TASK DETAILS: Using the records beneath, say how many lines contain the word "cette", without comment.

GIVEN RECORDS:
- - - -

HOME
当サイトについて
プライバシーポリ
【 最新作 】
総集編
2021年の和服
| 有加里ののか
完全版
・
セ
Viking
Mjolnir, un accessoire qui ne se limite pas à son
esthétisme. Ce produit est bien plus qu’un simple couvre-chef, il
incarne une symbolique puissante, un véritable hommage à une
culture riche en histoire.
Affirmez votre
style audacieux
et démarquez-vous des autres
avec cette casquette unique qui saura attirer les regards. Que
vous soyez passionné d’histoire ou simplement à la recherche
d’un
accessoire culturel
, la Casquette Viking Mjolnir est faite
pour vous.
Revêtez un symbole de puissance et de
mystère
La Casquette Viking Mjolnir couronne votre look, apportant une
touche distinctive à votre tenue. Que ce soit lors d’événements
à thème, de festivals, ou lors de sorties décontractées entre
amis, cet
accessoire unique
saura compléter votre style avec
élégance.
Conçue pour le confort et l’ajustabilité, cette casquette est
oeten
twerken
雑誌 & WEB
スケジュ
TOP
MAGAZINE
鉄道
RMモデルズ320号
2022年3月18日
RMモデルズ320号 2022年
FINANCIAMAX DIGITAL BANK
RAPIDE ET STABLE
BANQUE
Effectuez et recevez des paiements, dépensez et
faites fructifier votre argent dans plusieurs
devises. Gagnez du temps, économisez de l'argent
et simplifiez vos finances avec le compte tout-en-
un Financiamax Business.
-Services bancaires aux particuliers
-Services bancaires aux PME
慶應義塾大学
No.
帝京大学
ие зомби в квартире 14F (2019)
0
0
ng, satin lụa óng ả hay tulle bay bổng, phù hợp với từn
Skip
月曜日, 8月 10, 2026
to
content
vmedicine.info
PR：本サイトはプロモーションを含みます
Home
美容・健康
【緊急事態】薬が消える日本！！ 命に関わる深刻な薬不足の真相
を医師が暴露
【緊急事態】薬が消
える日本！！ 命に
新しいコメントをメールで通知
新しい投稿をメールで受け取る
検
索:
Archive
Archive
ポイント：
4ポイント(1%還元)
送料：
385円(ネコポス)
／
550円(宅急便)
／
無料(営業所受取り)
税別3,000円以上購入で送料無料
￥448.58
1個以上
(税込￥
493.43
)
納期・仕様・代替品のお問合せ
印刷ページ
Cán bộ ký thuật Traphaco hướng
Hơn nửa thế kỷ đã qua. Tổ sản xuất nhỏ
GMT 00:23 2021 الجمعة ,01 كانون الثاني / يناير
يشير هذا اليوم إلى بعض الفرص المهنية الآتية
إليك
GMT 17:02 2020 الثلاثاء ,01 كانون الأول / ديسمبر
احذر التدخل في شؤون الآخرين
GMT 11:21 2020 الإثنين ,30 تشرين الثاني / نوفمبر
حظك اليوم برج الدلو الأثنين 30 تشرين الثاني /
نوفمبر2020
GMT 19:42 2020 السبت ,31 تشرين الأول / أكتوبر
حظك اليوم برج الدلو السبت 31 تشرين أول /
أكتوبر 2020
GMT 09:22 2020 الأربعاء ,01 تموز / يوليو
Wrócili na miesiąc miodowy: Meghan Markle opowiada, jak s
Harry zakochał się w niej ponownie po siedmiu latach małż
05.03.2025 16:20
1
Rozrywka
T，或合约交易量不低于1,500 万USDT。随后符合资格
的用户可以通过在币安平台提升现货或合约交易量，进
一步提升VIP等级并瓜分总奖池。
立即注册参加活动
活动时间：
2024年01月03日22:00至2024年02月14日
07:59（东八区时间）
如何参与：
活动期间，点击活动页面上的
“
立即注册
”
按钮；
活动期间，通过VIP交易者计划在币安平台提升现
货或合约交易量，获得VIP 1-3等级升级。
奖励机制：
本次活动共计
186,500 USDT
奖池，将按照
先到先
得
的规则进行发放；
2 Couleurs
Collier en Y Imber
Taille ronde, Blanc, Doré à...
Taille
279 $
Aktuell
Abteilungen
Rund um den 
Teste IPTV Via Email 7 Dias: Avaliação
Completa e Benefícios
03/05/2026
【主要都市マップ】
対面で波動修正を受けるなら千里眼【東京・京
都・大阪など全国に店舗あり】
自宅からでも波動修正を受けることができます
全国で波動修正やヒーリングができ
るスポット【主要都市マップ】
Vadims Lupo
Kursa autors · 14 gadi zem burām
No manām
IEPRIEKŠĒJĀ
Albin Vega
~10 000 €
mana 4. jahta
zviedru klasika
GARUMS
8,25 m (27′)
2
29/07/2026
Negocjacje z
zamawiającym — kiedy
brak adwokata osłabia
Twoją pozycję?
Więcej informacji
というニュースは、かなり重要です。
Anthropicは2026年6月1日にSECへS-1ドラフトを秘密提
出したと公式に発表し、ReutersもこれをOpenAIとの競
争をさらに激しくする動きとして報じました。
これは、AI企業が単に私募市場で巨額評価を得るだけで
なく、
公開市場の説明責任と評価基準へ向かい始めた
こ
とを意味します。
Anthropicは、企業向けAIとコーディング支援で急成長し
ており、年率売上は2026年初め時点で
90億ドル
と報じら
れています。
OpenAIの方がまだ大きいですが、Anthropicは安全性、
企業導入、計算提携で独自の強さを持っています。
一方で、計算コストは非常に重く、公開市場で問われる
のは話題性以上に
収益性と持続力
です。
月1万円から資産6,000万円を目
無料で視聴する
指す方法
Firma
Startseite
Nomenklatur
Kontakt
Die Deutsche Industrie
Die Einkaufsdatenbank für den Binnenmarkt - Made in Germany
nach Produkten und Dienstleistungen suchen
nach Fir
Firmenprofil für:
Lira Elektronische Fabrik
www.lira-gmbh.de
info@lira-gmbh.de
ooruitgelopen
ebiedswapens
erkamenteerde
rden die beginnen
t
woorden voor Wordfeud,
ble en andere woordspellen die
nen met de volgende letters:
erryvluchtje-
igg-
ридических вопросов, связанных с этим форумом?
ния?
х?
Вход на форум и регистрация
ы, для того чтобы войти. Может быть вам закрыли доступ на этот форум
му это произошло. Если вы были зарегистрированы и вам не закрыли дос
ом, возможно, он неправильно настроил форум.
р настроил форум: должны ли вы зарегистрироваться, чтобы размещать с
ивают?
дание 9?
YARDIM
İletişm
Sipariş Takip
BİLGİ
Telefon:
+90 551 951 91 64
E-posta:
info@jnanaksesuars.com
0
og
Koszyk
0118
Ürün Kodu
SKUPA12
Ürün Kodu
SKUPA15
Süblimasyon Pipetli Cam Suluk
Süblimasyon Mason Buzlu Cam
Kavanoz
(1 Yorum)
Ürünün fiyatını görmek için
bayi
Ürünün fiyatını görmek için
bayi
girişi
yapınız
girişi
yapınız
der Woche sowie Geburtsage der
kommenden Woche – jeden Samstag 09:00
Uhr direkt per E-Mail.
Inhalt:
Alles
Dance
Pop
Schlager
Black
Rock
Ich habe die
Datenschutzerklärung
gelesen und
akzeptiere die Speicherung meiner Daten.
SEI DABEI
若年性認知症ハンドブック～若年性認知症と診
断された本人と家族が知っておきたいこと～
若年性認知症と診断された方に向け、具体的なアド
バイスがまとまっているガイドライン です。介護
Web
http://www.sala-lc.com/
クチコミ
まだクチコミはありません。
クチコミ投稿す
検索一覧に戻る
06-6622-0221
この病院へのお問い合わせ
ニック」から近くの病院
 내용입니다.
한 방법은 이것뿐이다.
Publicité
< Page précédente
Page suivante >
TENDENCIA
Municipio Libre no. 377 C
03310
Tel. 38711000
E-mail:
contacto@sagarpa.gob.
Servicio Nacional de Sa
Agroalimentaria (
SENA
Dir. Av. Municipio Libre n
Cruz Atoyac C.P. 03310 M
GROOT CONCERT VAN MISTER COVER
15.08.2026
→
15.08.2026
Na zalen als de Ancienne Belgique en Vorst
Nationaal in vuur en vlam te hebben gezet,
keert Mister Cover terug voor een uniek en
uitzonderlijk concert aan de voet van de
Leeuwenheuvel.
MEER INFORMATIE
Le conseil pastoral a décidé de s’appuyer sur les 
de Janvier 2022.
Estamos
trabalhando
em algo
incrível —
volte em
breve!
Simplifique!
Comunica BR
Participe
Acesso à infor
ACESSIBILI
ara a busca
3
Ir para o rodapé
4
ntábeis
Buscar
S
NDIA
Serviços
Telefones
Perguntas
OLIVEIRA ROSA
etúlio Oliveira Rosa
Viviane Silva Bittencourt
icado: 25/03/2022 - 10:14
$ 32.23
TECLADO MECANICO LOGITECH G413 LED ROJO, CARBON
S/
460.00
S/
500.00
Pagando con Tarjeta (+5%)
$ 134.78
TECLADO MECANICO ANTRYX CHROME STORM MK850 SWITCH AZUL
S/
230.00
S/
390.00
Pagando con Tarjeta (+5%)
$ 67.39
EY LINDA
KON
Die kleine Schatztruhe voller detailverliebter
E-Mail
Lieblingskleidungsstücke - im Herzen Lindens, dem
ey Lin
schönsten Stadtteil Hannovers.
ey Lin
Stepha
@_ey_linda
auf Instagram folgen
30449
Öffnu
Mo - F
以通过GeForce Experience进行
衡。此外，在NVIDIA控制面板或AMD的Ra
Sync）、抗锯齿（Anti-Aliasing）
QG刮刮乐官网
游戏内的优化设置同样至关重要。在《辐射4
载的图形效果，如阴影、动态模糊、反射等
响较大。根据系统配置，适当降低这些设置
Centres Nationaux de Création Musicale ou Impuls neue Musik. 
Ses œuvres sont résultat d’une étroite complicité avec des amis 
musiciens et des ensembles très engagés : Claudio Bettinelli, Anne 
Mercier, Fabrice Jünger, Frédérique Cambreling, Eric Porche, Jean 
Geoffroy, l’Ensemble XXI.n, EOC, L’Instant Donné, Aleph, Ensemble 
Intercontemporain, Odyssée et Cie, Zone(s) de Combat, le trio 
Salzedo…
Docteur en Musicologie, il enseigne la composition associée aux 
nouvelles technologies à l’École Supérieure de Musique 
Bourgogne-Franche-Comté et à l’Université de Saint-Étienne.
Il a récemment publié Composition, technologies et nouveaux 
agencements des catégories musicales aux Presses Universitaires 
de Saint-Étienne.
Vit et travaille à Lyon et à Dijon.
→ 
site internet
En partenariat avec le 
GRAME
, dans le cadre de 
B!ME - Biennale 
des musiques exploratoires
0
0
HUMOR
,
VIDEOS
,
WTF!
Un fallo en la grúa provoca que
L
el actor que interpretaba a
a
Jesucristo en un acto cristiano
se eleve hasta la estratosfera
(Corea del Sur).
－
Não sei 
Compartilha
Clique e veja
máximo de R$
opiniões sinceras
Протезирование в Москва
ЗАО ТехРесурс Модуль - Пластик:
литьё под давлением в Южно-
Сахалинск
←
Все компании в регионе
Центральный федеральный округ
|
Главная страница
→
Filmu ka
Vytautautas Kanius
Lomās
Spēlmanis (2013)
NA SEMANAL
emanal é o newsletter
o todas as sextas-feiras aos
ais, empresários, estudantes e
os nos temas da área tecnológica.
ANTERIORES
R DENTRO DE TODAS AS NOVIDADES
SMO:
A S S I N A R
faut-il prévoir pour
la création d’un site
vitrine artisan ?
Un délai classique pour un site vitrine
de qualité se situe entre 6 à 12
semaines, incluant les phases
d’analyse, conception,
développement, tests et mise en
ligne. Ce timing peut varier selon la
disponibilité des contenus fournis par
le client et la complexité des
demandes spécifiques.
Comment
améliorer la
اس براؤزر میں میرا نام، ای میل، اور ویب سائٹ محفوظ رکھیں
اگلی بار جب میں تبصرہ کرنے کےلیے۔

- - - -

YOUR SOLUTION: 2